● **Task**
Would you copy the records below, exactly and only from their first line through the line containing "Последние публикации", without any pictures?

########

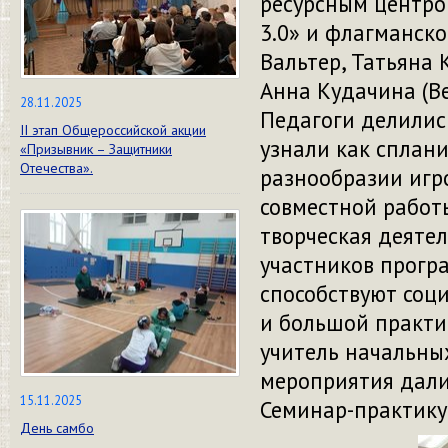
ресурсным центро
3.0» и флагманск
Вальтер, Татьяна 
Анна Кудачина (В
28.11.2025
Педагоги делилис
II этап Общероссийской акции
узнали как сплани
«Призывник – Защитники
Отечества».
разнообразии игр
совместной работы
творческая деяте
участников прогр
способствуют соц
и большой практич
учитель начальны
мероприятия дали
15.11.2025
Семинар-практику
День самбо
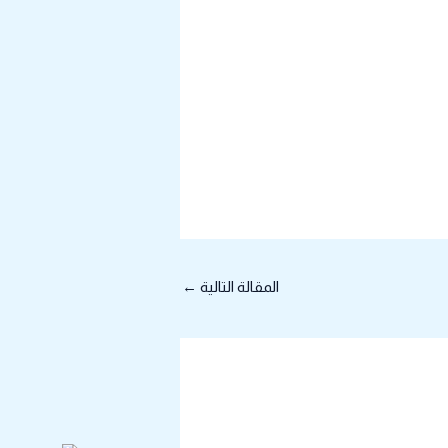
المقالة التالية
←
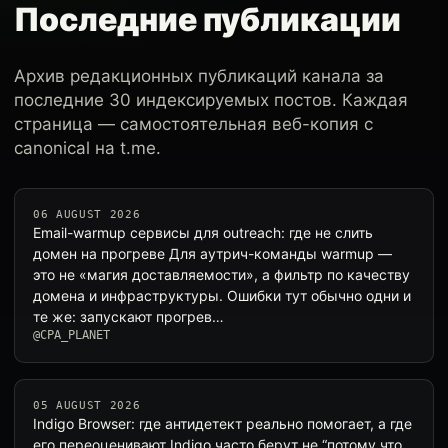
Последние публикации
Архив редакционных публикаций канала за
последние 30 индексируемых постов. Каждая
страница — самостоятельная веб-копия с
canonical на t.me.
06 AUGUST 2026
Email-warmup сервисы для outreach: где не слить
домен на прогреве Для аутрич-команды warmup —
это не «магия доставляемости», а фильтр по качеству
домена и инфраструктуры. Ошибки тут обычно одни и
те же: запускают прогрев…
@CPA_PLANET
05 AUGUST 2026
Indigo Browser: где антидетект реально помогает, а где
его переоценивают Indigo часто берут не “потому что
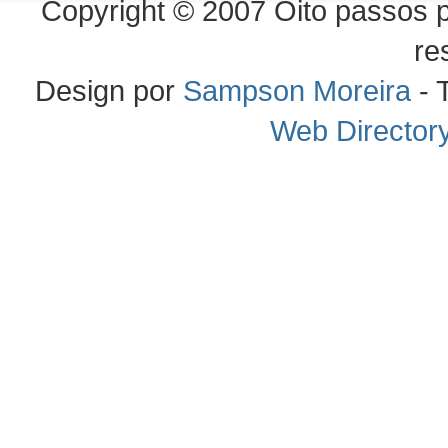
Copyright © 2007 Oito passos p
re
Design por
Sampson Moreira
- 
Web Director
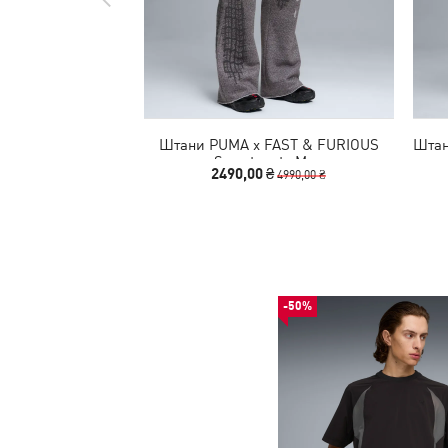
Штани PUMA x FAST & FURIOUS
Штан
Sweatpants Men
2490,00 ₴
4990,00 ₴
-50%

########

● **Solution**
ресурсным центро
3.0» и флагманск
Вальтер, Татьяна 
Анна Кудачина (В
28.11.2025
Педагоги делилис
II этап Общероссийской акции
узнали как сплани
«Призывник – Защитники
Отечества».
разнообразии игр
совместной работы
творческая деяте
участников прогр
способствуют соц
и большой практич
учитель начальны
мероприятия дали
15.11.2025
Семинар-практику
День самбо
المقالة التالية
←
Последние публикации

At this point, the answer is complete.